*TO DO:* Reproduce every entry that follows word for word, but omit the images.

*DATA SECTION:*
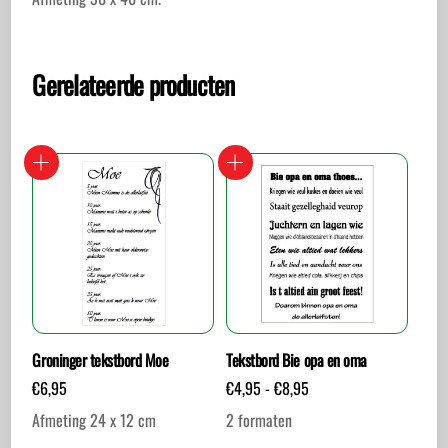
Gerelateerde producten
Groninger tekstbord Moe
Tekstbord Bie opa en oma
Prijsklasse:
€
6,95
€
4,95
-
€
8,95
€4,95
Afmeting 24 x 12 cm
2 formaten
tot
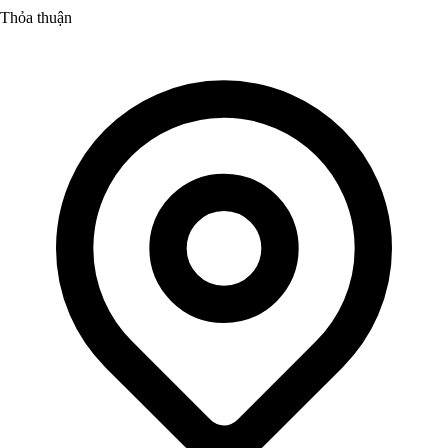
Thỏa thuận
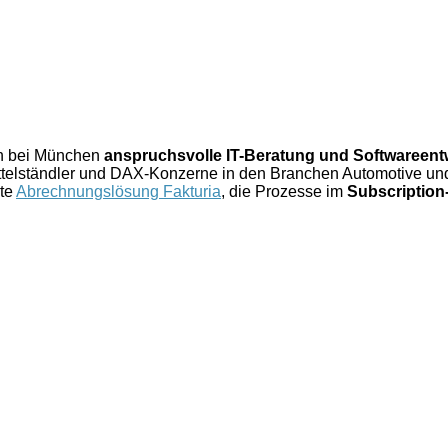
ch bei München
anspruchsvolle IT-Beratung und Softwareent
elständler und DAX-Konzerne in den Branchen Automotive und 
rte
Abrechnungslösung Fakturia
, die Prozesse im
Subscriptio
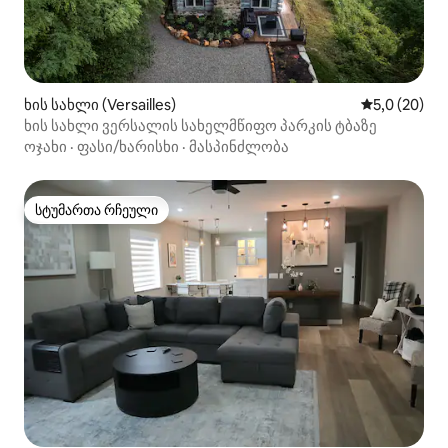
ხის სახლი (Versailles)
საშუალო შე
5,0 (20)
ხის სახლი ვერსალის სახელმწიფო პარკის ტბაზე
ოჯახი
·
ფასი/ხარისხი
·
მასპინძლობა
სტუმართა რჩეული
სტუმართა რჩეული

*REPLY:*
Gerelateerde producten
Groninger tekstbord Moe
Tekstbord Bie opa en oma
Prijsklasse:
€
6,95
€
4,95
-
€
8,95
€4,95
Afmeting 24 x 12 cm
2 formaten
tot
Thỏa thuận
ch bei München
anspruchsvolle IT-Beratung und Softwareent
elständler und DAX-Konzerne in den Branchen Automotive und 
rte
Abrechnungslösung Fakturia
, die Prozesse im
Subscriptio
ხის სახლი (Versailles)
საშუალო შე
5,0 (20)
ხის სახლი ვერსალის სახელმწიფო პარკის ტბაზე
ოჯახი
·
ფასი/ხარისხი
·
მასპინძლობა
სტუმართა რჩეული
სტუმართა რჩეული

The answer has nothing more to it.